Mais uma vez - como no trimestre passado sobre a simbologia das vestes - o tema foi estudado ao longo do livro sagrado.
Vimos a adoração no Éden, onde Adão e Eva se encontravam pessoalmente com Deus, depois a adoração dos patriarcas, que erigiam altares para adorar. Passamos pelo povo de Israel, adorando no deserto, no tabernáculo instituído para habitação de Deus entre o povo e estudamos sobre os cânticos utilizados durante a viagem - lembrando dos milagres que Deus havia realizado, dos mandamentos que havia instituído. Durante a história dos reis, o povo passou a adorar em Jerusalém, no templo construído por Salomão, celebrando ali as festas religiosas, às quais se dirigiam em romaria anualmente, cantando hinos de louvor pelo caminho, os mesmos cantados no deserto. Lemos sobre os salmos,  muitos dos quais compostos por Davi, o pastorzinho que se tornou rei. Vimos que as letras de louvor dos Salmos são muitas vezes repetidas em nossos hinos de louvor atuais.
Estudamos sobre as advertências dos profetas quanto a uma adoração vazia de sentido, quando o povo de Israel se afastou de Deus, e sobre a  reconstrução do templo de Jerusalém.
Chegamos ao Novo Testamento, e lemos o cântico de louvor de Maria, ao reconhecer o milagre que Deus fez, usando-a para trazer ao mundo o Messias prometido, sobre as palavras de Cristo a respeito da adoração em espírito - com nosso sentimento - e em verdade - com nossa razão pesquisando nas Escrituras: "Mas vem a hora e já chegou, em que os verdadeiros adoradores adorarão ao Pai em espírito e em verdade; porque são estes que o Pai procura para Seus adoradores." (João 4:23) Vimos sobre os sermões inspirados da época dos apóstolos, que levavam milhares de pessoas a tornarem-se cristãs - judeus que aceitavam a Cristo como Filho de Deus e gentios que criam na história de Jesus. 
Chegamos nesta semana ao estudo da adoração no último livro da Bíblia - o Apocalipse, que trata da adoração a Deus pelos seres criados. São mostradas cenas de adoração a Deus no céu, como em Apocalipse 4:8-11, em que podemos ler sobre os anjos proclamando ininterruptamente : "Santo, Santo, Santo é o Senhor Deus, o Todo Poderoso, àquele que era, que é e que há de vir." São mostradas também cenas da batalha na terra entre a adoração a Cristo, digno da verdadeira adoração, e a besta, significando a adoração falsa. Sobre a nova Jerusalém, no céu, Apocalipse descreve: "Nela não vi santuário, porque o seu santuário é o Senhor, o Deus Todo-Poderoso, e o Cordeiro.  (...) As nações andarão mediante a sua luz, e os reis da terra lhe trazem a sua glória." (Apocalipse 21:22 a 24). 
A adoração é tema presente em todo o Livro de Deus. E o Livro termina mostrando a adoração novamente na presença do Criador, após a vitória do Cordeiro. Que estejamos inscritos naquele dia no Livro da Vida do Cordeiro, e entremos na Santa Cidade, onde adoraremos na presença de nosso Deus. 

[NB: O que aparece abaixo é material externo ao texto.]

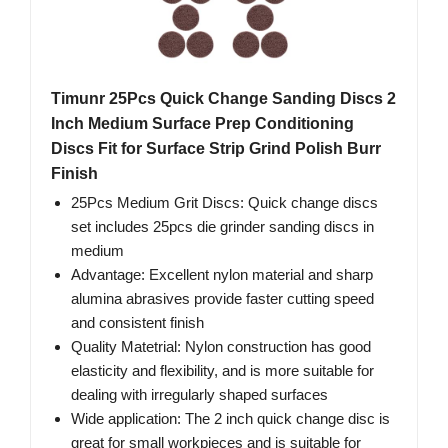
Timunr 25Pcs Quick Change Sanding Discs 2
Inch Medium Surface Prep Conditioning
Discs Fit for Surface Strip Grind Polish Burr
Finish
25Pcs Medium Grit Discs: Quick change discs
set includes 25pcs die grinder sanding discs in
medium
Advantage: Excellent nylon material and sharp
alumina abrasives provide faster cutting speed
and consistent finish
Quality Matetrial: Nylon construction has good
elasticity and flexibility, and is more suitable for
dealing with irregularly shaped surfaces
Wide application: The 2 inch quick change disc is
great for small workpieces and is suitable for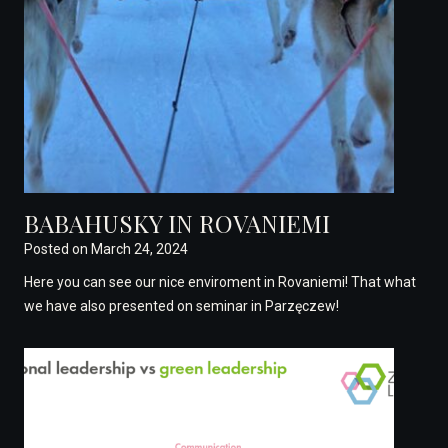
BABAHUSKY IN ROVANIEMI
Posted on
March 24, 2024
Here you can see our nice enviroment in Rovaniemi! That what
we have also presented on seminar in Parzęczew!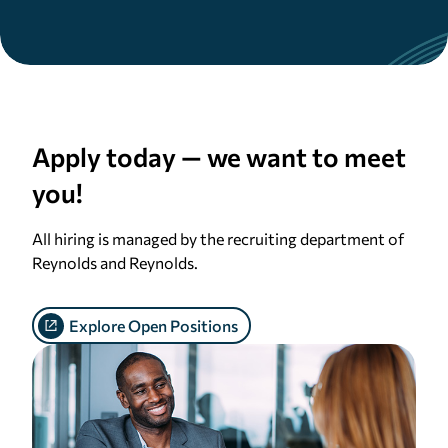
Apply
today — we want to meet
you!
All hiring is managed by the recruiting department of
Reynolds and Reynolds.
Explore Open Positions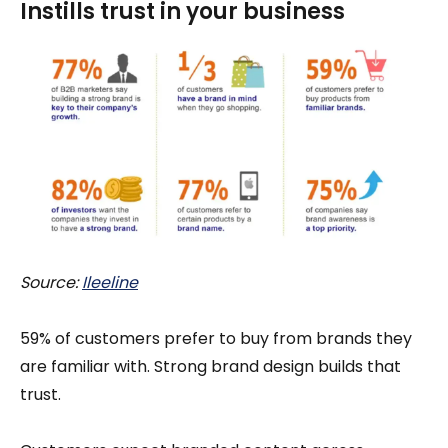
Instills trust in your business
Source:
Ileeline
59% of customers prefer to buy from brands they
are familiar with. Strong brand design builds that
trust.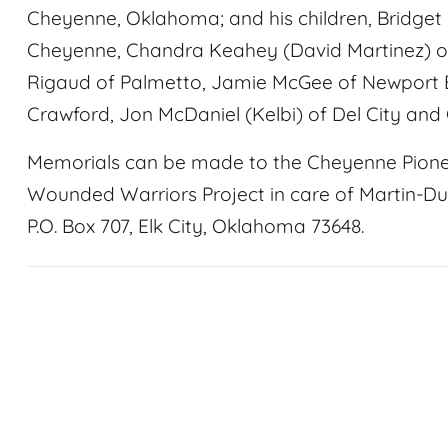
Cheyenne, Oklahoma; and his children, Bridget F
Cheyenne, Chandra Keahey (David Martinez) of
Rigaud of Palmetto, Jamie McGee of Newport 
Crawford, Jon McDaniel (Kelbi) of Del City and
Memorials can be made to the Cheyenne Pion
Wounded Warriors Project in care of Martin-D
P.O. Box 707, Elk City, Oklahoma 73648.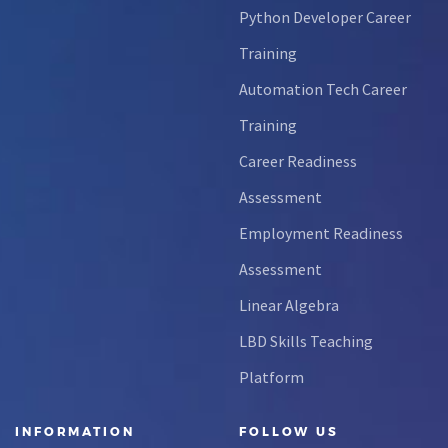
Python Developer Career
Training
Automation Tech Career
Training
Career Readiness
Assessment
Employment Readiness
Assessment
Linear Algebra
LBD Skills Teaching
Platform
INFORMATION
FOLLOW US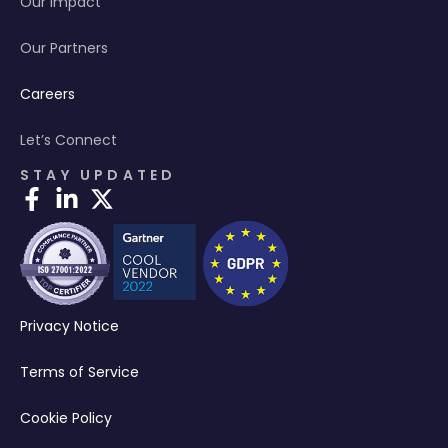
Our Impact
Our Partners
Careers
Let’s Connect
STAY UPDATED
Privacy Notice
Terms of Service
Cookie Policy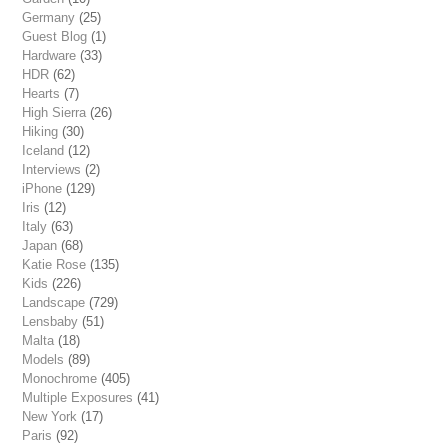
Germany
(25)
Guest Blog
(1)
Hardware
(33)
HDR
(62)
Hearts
(7)
High Sierra
(26)
Hiking
(30)
Iceland
(12)
Interviews
(2)
iPhone
(129)
Iris
(12)
Italy
(63)
Japan
(68)
Katie Rose
(135)
Kids
(226)
Landscape
(729)
Lensbaby
(51)
Malta
(18)
Models
(89)
Monochrome
(405)
Multiple Exposures
(41)
New York
(17)
Paris
(92)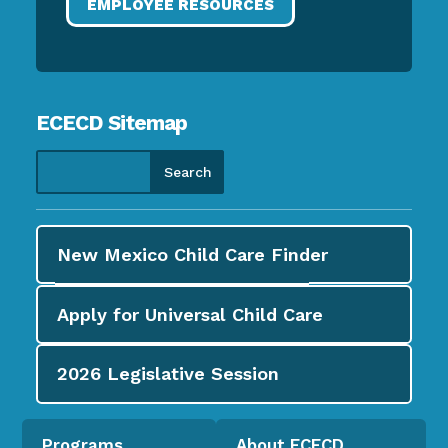
EMPLOYEE RESOURCES
ECECD Sitemap
New Mexico Child Care
Finder
Apply for
Universal Child Care
2026
Legislative Session
Programs
About ECECD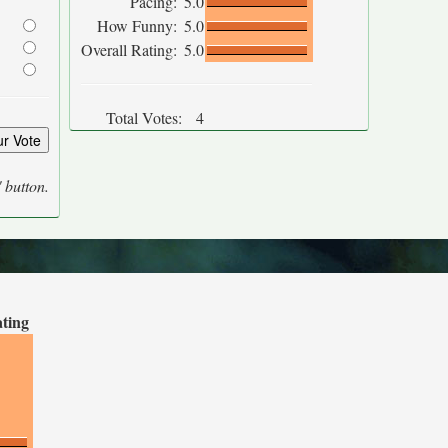
Pacing:
5.0
How Funny:
5.0
Overall Rating:
5.0
Total Votes:
4
' button.
ating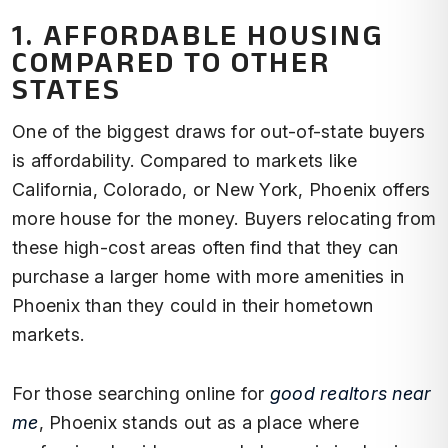
1. AFFORDABLE HOUSING
COMPARED TO OTHER
STATES
One of the biggest draws for out-of-state buyers
is affordability. Compared to markets like
California, Colorado, or New York, Phoenix offers
more house for the money. Buyers relocating from
these high-cost areas often find that they can
purchase a larger home with more amenities in
Phoenix than they could in their hometown
markets.
For those searching online for
good realtors near
me
, Phoenix stands out as a place where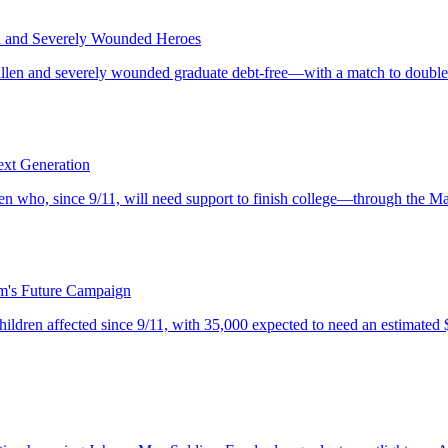
en and Severely Wounded Heroes
allen and severely wounded graduate debt-free—with a match to double 
ext Generation
 who, since 9/11, will need support to finish college—through the Mas
m's Future Campaign
dren affected since 9/11, with 35,000 expected to need an estimated $1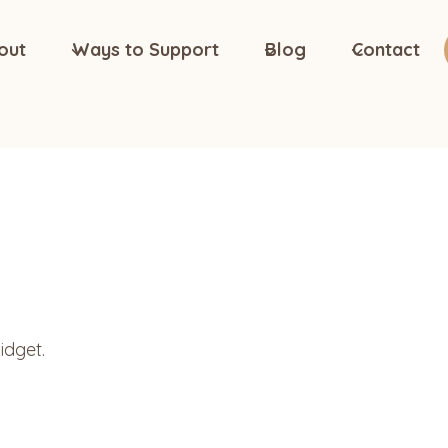
out
Ways to Support
Blog
Contact
idget.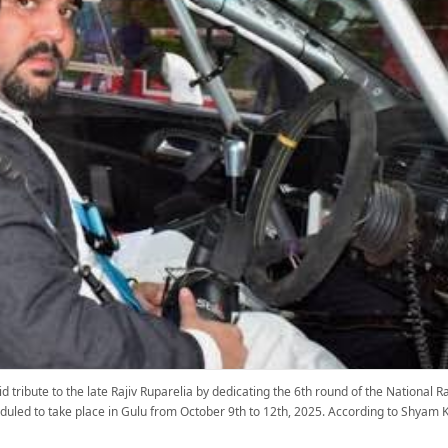
 tribute to the late Rajiv Ruparelia by dedicating the 6th round of the National
eduled to take place in Gulu from October 9th to 12th, 2025. According to Shyam K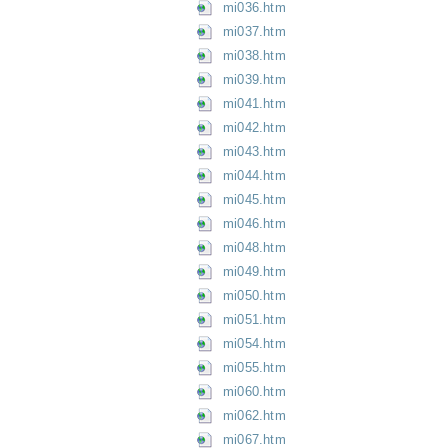
mi036.htm
mi037.htm
mi038.htm
mi039.htm
mi041.htm
mi042.htm
mi043.htm
mi044.htm
mi045.htm
mi046.htm
mi048.htm
mi049.htm
mi050.htm
mi051.htm
mi054.htm
mi055.htm
mi060.htm
mi062.htm
mi067.htm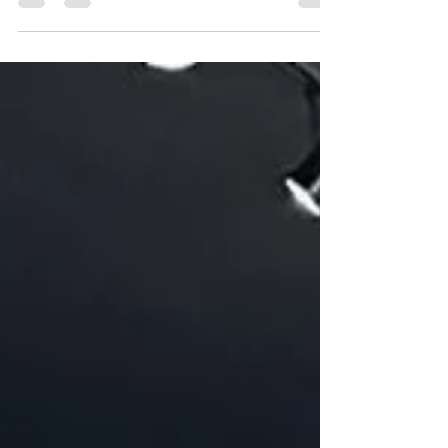
Here's why intimate gatherings and microvenues are
creating more meaningful moments than ever.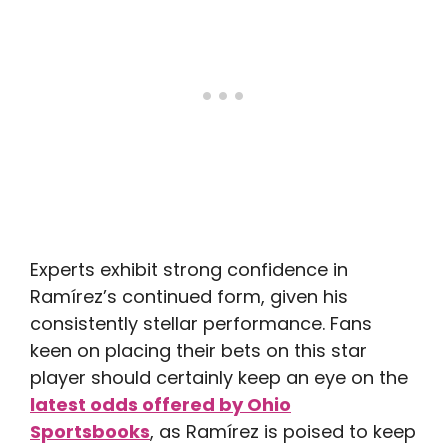
Experts exhibit strong confidence in
Ramírez’s continued form, given his
consistently stellar performance. Fans
keen on placing their bets on this star
player should certainly keep an eye on the
latest odds offered by Ohio
Sportsbooks
, as Ramírez is poised to keep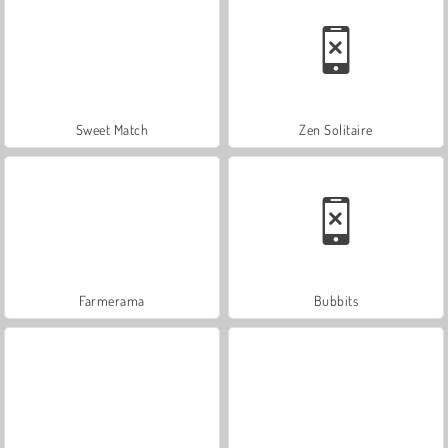
Sweet Match
Zen Solitaire
Farmerama
Bubbits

sexta-feira, 5 de agosto de 2011

Adoração, música e louvor

O estudo da Bíblia nesta semana menciona Davi, primeiro rei de Israel, também compositor de grande quantidade de Salmos. "Suas canções e orações refletem profundo sentimento de temor pelo Deus que ele amava e conhecia como amigo pessoal e Salvador."(Lição da Escola Sabatina)
A música tem sido desde a Antiguidade relacionada com a adoração. Lemos em "Educação", livro de Ellen G. White, sobre os cânticos entoados pelos israelitas quando viajavam pelo deserto:
Enquanto o povo viajava pelo deserto, muitas lições preciosas se lhes fixavam na mente por meio de cânticos. Na ocasião em que se livraram do exército de Faraó, todo o povo de Israel participou do cântico de triunfo. Ao longe, pelo deserto e pelo mar, ecoava o festivo estribilho, e as montanhas repercutiam as modulações de louvor: "Cantai ao Senhor, porque sumamente Se exaltou." Êxo. 15:21. Muitas vezes durante a jornada era repetido esse cântico, animando os corações e avivando a fé nos viajantes peregrinos. Os mandamentos, conforme foram dados no Sinai, com promessas de favor de Deus e referências às Suas maravilhosas obras em seu livramento, foram por orientação divina expressos em cânticos, e cantados ao som de música instrumental, sendo devidamente acompanhados pelo povo.
Assim, elevavam-se seus pensamentos acima das provações e dificuldades do caminho (...) e o povo era levado a um contado mais íntimo com Deus e uns com outros.
Assim como no passado, ouvir ou cantar um hino religioso que fala das verdades da Palavra de Deus nos anima e conforta.
O hino "Porque Ele vive" (Hinário Adventista, 70)  nos lembra a esperança num amanhã, porque temos um Redentor vivo, que prometeu nos levar para o Lar do Céu.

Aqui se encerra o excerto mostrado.